(Extracted page text data)

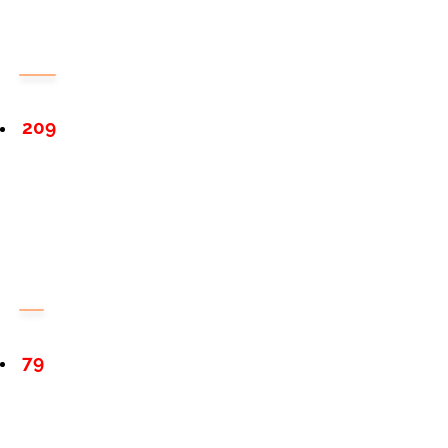
209
79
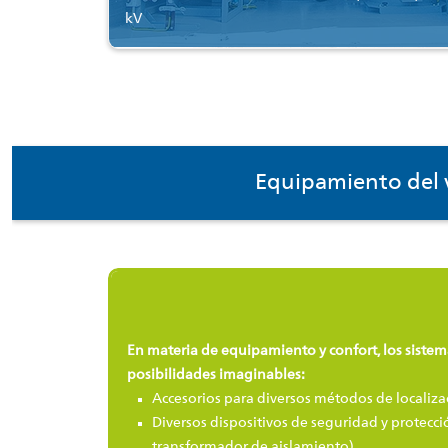
kV
Equipamiento del v
En materia de equipamiento y confort, los sistem
posibilidades imaginables:
Accesorios para diversos métodos de localiza
Diversos dispositivos de seguridad y protecc
transformador de aislamiento)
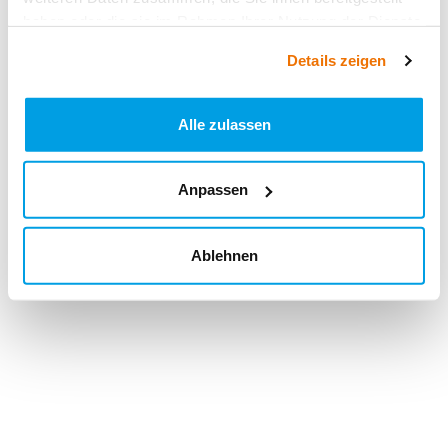
haben oder die sie im Rahmen Ihrer Nutzung der Dienste
gesammelt haben.
Details zeigen
Alle zulassen
Anpassen
Ablehnen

- [TASK DIRECTIONS]: From the entries above, copy every line that holds the word "haben".

- [YOUR SOLUTION]:
haben oder die sie im Rahmen Ihrer Nutzung der Dienste
gesammelt haben.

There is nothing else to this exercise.